The hardest time I've had lately is with school.  I was in a bad depression for a month and could barely get out of bed, nevermind take a shower, get dressed and drive to class.  Two of my classes are online/attendance not mandatory.  But, for the third class I really need to be present twice a week for lecture.  I had to tell my professor what was happening with me.  I was so self-conscious and embarrassed.  But he took it in stride, gave me the assignments via email and, most importantly, graded me fairly -- no special favors.

My parents have been the best.  They watch me go up and down and give me the right amount of a nudge when I need it and leave me alone when I need to be alone.  And I love it when they laugh at me when I'm in an upcycle.  Here's Mom, "hmmm, feeling a little extra wound up this week, aren't you!  You were really funny on the phone yesterday!"

My parents have taken an active interest in learning more about bipolar disorder by reading books, talking with some of their health care providers, searching on the web, and even reading my blog!  (Hi Mom!  Hi Dad!).  There are not enough words to express how lucky I am to have such wonderful people as my parents.

I do still become anxious when I tell people I'm bipolar.  I'm still  very selective about who I'm going to share my information with.  But when I do talk about it with those friends, I realize that doing so is liberating.  I no longer have a "secret." 

Monday, January 7, 2013

Just Do It

Throughout December I was knocking myself out making decorations for the house in time for Christmas dinner, which I was hosting.  I went overboard and ended up going through no-sleep binges for days at a time and neglecting housework and self-care.  I would sit and craft and smoke.  Make a fold in a paper, take a hit off of the cigarette.  Glue two ends together, take a hit off of the cigarette.

Eventually, I ended up just sitting in a chair, chain smoking, and watching television.  It was bad.  But then I had "the snap."

The snap happens at any time and with no warning.  The snap not only prompts positive thinking and behavior, but it can also prompt deep depression.  It's unpredictable and undefinable.

Fortunately, this particular snap prompted me to get out of the chair, start cleaning the house, and taking better care of myself.

And, this snap occurred shortly after New Year's Day.  January 4 to be precise.  Now, I don't want the snap to backlash, so I'm taking it easy.  I'm particularly aware of how the snap could lead me to create a giant list of New Year's resolutions, many of which would be unrealistic and unattainable, and thereby spark a downward spiral.

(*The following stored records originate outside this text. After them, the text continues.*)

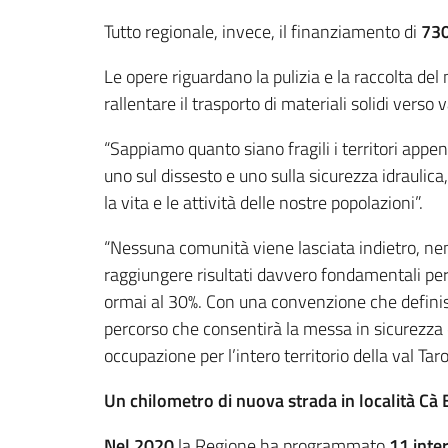
Tutto regionale, invece, il finanziamento di
730
Le opere riguardano la pulizia e la raccolta del m
rallentare il trasporto di materiali solidi verso
“Sappiamo quanto siano fragili i territori appen
uno sul dissesto e uno sulla sicurezza idrauli
la vita e le attività delle nostre popolazioni”.
“Nessuna comunità viene lasciata indietro, n
raggiungere risultati davvero fondamentali per 
ormai al 30%. Con una convenzione che defini
percorso che consentirà la messa in sicurezza d
occupazione per l’intero territorio della val Tar
Un chilometro di nuova strada in località Cà 
Nel 2020
la Regione ha programmato
11 inte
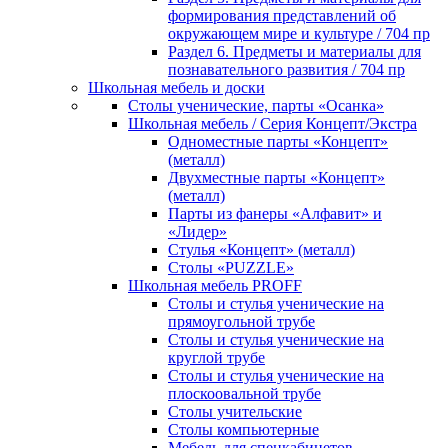
формирования представлений об
окружающем мире и культуре / 704 пр
Раздел 6. Предметы и материалы для
познавательного развития / 704 пр
Школьная мебель и доски
Столы ученические, парты «Осанка»
Школьная мебель / Серия Концепт/Экстра
Одноместные парты «Концепт»
(металл)
Двухместные парты «Концепт»
(металл)
Парты из фанеры «Алфавит» и
«Лидер»
Стулья «Концепт» (металл)
Столы «PUZZLE»
Школьная мебель PROFF
Столы и стулья ученические на
прямоугольной трубе
Столы и стулья ученические на
круглой трубе
Столы и стулья ученические на
плоскоовальной трубе
Столы учительские
Столы компьютерные
Мебель для спецкабинетов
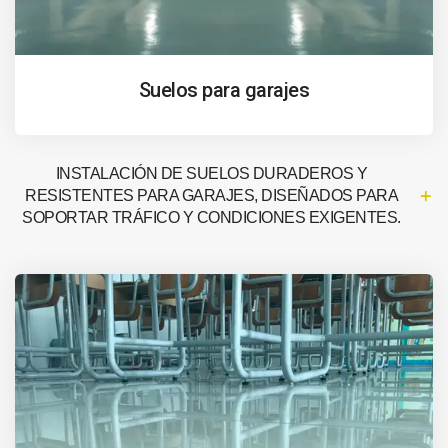
Suelos para garajes
INSTALACIÓN DE SUELOS DURADEROS Y
RESISTENTES PARA GARAJES, DISEÑADOS PARA
SOPORTAR TRÁFICO Y CONDICIONES EXIGENTES.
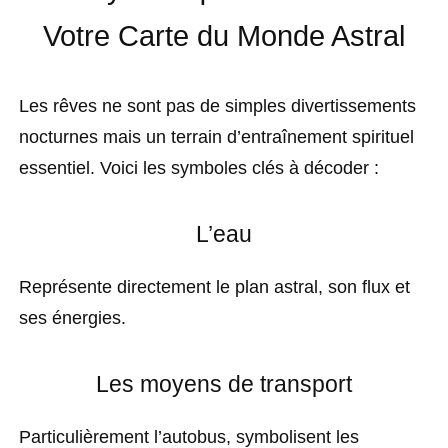
Votre Carte du Monde Astral
Les rêves ne sont pas de simples divertissements
nocturnes mais un terrain d’entraînement spirituel
essentiel. Voici les symboles clés à décoder :
L’eau
Représente directement le plan astral, son flux et
ses énergies.
Les moyens de transport
Particulièrement l’autobus, symbolisent les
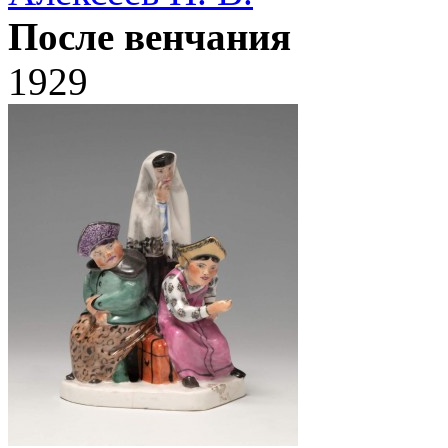
После венчания
1929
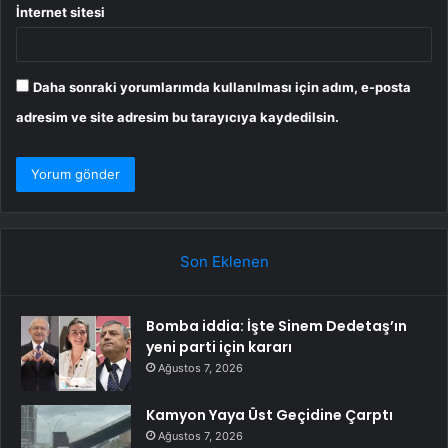
İnternet sitesi
Daha sonraki yorumlarımda kullanılması için adım, e-posta
adresim ve site adresim bu tarayıcıya kaydedilsin.
Son Eklenen
Bomba iddia: İşte Sinem Dedetaş’ın
yeni parti için kararı
Ağustos 7, 2026
Kamyon Yaya Üst Geçidine Çarptı
Ağustos 7, 2026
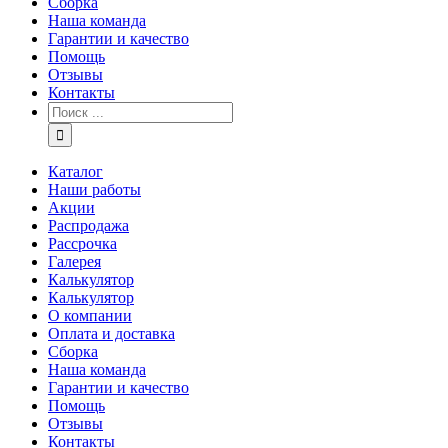
Сборка
Наша команда
Гарантии и качество
Помощь
Отзывы
Контакты
Каталог
Наши работы
Акции
Распродажа
Рассрочка
Галерея
Калькулятор
Калькулятор
О компании
Оплата и доставка
Сборка
Наша команда
Гарантии и качество
Помощь
Отзывы
Контакты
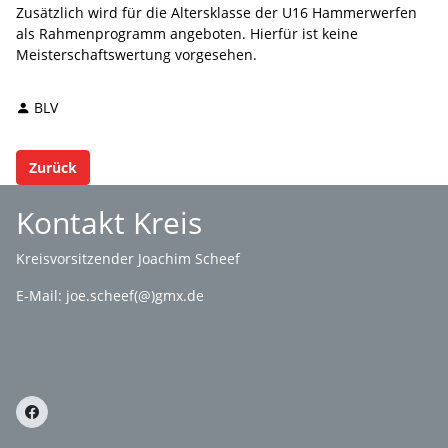
Zusätzlich wird für die Altersklasse der U16 Hammerwerfen
als Rahmenprogramm angeboten. Hierfür ist keine
Meisterschaftswertung vorgesehen.
BLV
Zurück
Kontakt Kreis
Kreisvorsitzender Joachim Scheef
E-Mail:
joe.scheef(@)gmx.de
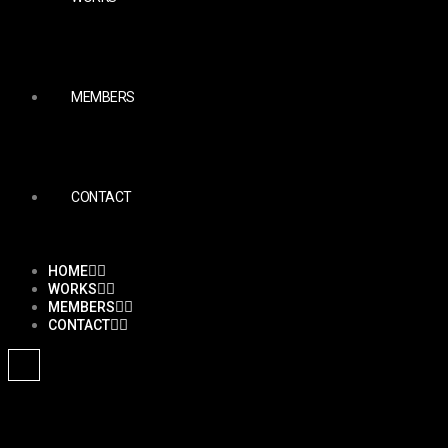
MEMBERS
CONTACT
HOME
WORKS
MEMBERS
CONTACT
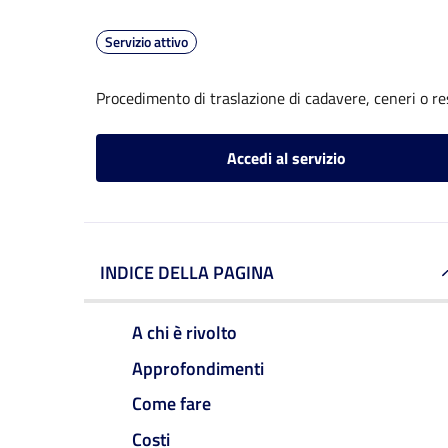
Servizio attivo
Procedimento di traslazione di cadavere, ceneri o re
Accedi al servizio
INDICE DELLA PAGINA
A chi è rivolto
Approfondimenti
Come fare
Costi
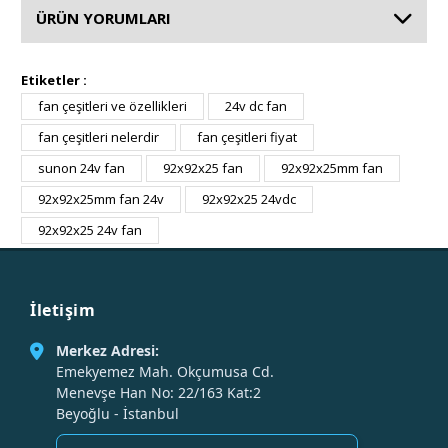
ÜRÜN YORUMLARI
Etiketler :
fan çeşitleri ve özellikleri
24v dc fan
fan çeşitleri nelerdir
fan çeşitleri fiyat
sunon 24v fan
92x92x25 fan
92x92x25mm fan
92x92x25mm fan 24v
92x92x25 24vdc
92x92x25 24v fan
İletişim
Merkez Adresi:
Emekyemez Mah. Okçumusa Cd.
Menevşe Han No: 22/163 Kat:2
Beyoğlu - İstanbul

So, I'm not making a list of resolutions, and I'm not setting giant goals.  I'm simply "doing it."  Deep down I know how to treat myself, I know what keeps me balanced, and I know what keeps me out of the troughs.  So I'm doing those things.  I'm cleaning the house -- a little at a time, not in one 48 hour binge; I'm eating well -- a little at a time, not in a supersonic clean-out the fridge and speed to the grocery to buy out all of the produce; I'm exercising -- not plunging into a full 90 minute sessions five-days a week aerobic binges that will end in injury, but rather a little at a time.  And, I'm still making craft and art -- but not with any deadline or grandiose goals in mind, just enough to keep me satisfied and confident.

It all boils down to self-monitoring, which I go through periods of being loathe to do -- I feel so sorry for myself!  Why do I have to watch my moods?  Why do I have to be extra careful about overdoing anything?  Why do I have to have this disorder?  Waaaaaahhhh. 

Stop it.  The answer is because, just because.  My father rallied against any complaint of "it's not fair," with "fair has nothing to do with it."  I hated that to the point that I learned to substitute any number of words into my complaints:  "It's not reasonable," "it's not just," "It's not necessary," "It's not correct."  And on and on and on.

Now, however, I try to accept the "fair has nothing to do with it" philosophy.  It's a fact, it's the truth, it's the way of the world, it's certainly the way of having bipolar disorder.  Fair really doesn't have anything to do with it.  And so, "just do it."  I'm going to "just do it," because if I don't, nothing else will.

And that, is the fairest thing of all.